[Task]
Going line by line through the listing below, count each line that includes the word "Lechler", and reply with the count only.

[Data in this exercise]
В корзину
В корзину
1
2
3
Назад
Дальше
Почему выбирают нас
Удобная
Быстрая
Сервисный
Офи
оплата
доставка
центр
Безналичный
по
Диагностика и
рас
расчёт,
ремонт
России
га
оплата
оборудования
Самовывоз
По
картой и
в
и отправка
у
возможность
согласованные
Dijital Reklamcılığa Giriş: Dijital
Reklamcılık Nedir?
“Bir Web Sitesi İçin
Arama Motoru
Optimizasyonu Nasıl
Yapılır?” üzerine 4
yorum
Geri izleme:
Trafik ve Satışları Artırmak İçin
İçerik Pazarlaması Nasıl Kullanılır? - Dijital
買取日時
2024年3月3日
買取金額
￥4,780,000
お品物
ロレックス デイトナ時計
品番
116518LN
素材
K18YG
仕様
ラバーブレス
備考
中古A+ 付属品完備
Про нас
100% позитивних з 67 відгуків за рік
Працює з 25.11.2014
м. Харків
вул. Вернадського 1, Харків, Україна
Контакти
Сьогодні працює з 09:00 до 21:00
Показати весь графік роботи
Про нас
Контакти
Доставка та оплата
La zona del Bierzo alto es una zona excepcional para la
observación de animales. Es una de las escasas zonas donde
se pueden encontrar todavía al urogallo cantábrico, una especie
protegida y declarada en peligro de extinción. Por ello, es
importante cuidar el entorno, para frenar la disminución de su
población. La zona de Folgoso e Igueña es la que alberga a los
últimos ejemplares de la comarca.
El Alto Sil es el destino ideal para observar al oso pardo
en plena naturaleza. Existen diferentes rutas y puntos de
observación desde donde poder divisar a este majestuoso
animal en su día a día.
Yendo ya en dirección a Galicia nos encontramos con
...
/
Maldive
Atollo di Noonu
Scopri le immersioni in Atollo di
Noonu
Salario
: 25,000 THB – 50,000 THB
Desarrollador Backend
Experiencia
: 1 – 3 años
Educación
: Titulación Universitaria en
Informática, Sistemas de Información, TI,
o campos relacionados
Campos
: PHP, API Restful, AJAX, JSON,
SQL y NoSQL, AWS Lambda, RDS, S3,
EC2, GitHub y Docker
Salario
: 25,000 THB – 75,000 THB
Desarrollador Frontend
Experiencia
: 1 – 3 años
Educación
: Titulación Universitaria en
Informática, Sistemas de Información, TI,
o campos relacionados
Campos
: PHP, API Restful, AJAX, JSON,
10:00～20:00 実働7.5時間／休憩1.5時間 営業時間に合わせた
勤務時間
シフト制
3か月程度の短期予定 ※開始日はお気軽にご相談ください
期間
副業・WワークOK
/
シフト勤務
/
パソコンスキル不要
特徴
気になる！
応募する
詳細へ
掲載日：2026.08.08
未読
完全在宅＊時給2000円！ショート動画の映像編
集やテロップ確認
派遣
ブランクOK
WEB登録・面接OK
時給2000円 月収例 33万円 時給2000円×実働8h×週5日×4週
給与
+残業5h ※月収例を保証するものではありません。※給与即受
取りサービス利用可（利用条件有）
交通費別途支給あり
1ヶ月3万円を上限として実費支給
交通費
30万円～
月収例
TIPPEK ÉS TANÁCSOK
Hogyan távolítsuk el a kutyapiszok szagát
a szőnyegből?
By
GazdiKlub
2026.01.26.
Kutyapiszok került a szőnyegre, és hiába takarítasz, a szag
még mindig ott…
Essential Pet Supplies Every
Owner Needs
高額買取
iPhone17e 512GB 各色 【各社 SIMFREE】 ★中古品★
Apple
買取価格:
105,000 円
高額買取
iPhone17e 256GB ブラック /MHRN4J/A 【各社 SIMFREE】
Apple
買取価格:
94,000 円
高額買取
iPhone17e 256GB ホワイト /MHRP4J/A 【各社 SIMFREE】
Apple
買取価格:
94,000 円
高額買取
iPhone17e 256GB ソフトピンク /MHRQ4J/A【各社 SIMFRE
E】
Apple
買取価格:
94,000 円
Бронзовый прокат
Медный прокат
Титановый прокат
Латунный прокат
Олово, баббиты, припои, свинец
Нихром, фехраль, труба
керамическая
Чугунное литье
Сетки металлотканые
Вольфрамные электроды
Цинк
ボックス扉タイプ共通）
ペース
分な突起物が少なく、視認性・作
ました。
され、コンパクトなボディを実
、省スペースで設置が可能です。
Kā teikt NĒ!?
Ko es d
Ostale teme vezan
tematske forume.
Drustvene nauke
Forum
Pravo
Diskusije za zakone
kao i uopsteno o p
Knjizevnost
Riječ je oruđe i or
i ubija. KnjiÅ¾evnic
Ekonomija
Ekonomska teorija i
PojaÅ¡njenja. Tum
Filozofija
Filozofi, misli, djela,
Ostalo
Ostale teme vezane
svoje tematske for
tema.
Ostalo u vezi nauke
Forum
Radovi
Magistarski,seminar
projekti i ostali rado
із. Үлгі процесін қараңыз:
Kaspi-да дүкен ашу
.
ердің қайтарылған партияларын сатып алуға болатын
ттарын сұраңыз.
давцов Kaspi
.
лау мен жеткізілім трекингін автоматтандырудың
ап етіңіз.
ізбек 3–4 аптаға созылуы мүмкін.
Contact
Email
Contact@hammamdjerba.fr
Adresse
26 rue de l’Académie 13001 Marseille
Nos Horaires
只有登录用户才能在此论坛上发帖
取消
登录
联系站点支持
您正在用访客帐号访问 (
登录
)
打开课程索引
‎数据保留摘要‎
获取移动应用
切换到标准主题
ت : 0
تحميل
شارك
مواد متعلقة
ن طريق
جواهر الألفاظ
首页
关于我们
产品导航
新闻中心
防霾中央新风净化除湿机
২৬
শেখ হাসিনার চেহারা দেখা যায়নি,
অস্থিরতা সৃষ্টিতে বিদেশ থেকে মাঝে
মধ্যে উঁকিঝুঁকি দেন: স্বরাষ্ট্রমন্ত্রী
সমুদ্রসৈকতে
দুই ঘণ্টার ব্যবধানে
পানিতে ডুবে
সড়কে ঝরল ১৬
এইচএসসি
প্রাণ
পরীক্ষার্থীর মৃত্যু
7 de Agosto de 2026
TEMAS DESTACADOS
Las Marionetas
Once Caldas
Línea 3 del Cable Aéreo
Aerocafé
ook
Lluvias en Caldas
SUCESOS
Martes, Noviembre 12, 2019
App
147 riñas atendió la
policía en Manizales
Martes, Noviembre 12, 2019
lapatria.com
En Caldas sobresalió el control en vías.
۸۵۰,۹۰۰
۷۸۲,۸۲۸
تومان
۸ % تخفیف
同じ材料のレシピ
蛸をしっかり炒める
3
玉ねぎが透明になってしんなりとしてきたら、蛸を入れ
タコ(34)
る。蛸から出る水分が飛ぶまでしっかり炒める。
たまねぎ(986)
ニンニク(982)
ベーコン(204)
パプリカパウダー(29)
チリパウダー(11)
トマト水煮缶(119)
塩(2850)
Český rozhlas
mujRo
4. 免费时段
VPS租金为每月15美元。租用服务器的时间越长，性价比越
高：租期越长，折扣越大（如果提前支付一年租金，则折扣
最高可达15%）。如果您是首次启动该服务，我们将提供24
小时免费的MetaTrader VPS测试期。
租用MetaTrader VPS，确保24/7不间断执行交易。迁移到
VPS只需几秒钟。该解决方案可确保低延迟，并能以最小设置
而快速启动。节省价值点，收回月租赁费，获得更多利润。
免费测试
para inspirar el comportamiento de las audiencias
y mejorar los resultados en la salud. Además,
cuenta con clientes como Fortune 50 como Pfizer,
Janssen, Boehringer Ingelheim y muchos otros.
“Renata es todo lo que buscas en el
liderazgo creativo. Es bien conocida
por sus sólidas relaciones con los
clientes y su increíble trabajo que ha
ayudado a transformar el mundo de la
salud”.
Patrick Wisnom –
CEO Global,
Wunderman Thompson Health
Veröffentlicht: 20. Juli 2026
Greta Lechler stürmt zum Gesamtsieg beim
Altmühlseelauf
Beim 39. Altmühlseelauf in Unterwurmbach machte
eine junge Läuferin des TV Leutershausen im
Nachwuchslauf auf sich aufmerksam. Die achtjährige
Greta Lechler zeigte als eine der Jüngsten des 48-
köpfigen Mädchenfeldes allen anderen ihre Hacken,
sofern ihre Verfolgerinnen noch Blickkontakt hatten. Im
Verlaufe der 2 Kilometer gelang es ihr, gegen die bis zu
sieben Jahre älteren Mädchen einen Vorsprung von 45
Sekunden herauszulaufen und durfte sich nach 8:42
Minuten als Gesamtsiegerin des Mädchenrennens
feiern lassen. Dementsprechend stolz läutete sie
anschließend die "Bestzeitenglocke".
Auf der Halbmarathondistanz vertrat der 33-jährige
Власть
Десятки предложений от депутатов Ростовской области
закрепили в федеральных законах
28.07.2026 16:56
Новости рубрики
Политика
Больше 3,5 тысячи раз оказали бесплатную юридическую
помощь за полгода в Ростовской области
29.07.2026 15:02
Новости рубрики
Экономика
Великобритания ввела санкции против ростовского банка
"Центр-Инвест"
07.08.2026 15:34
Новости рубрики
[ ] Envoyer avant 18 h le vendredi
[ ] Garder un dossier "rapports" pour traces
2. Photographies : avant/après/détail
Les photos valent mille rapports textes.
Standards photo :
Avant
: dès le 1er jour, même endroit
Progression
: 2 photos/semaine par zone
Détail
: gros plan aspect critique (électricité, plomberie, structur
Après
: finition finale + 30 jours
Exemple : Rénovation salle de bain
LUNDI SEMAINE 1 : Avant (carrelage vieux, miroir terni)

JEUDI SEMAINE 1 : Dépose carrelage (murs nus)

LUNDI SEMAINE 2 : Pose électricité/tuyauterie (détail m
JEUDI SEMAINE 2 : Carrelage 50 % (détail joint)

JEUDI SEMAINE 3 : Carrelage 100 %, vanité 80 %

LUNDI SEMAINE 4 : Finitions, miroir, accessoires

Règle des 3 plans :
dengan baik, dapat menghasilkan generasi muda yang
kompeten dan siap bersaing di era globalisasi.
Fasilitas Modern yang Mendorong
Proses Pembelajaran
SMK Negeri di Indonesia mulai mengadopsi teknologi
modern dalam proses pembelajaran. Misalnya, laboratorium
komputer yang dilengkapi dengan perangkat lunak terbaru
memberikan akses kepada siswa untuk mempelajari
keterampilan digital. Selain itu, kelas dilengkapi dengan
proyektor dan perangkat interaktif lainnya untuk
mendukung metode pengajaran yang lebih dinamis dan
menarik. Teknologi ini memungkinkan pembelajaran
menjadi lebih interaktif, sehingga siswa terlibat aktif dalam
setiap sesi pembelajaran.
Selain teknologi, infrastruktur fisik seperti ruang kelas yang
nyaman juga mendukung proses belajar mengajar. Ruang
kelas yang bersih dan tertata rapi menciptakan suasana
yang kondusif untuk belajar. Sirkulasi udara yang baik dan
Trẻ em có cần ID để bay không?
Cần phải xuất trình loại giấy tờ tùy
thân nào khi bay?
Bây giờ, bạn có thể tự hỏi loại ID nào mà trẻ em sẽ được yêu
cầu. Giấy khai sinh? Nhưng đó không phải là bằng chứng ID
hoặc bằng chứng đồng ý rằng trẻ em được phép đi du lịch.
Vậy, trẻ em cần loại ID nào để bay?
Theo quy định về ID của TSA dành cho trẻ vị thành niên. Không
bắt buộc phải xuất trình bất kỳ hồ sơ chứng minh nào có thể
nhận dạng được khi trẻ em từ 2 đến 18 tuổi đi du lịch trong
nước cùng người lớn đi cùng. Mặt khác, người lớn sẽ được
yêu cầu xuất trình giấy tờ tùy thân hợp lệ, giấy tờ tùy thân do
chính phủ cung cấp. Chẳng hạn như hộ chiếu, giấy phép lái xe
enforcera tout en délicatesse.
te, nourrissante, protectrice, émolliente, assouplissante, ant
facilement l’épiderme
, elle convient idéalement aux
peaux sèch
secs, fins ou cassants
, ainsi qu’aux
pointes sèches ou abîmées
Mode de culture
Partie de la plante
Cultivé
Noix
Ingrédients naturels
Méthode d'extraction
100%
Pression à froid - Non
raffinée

[Solved exercise]
2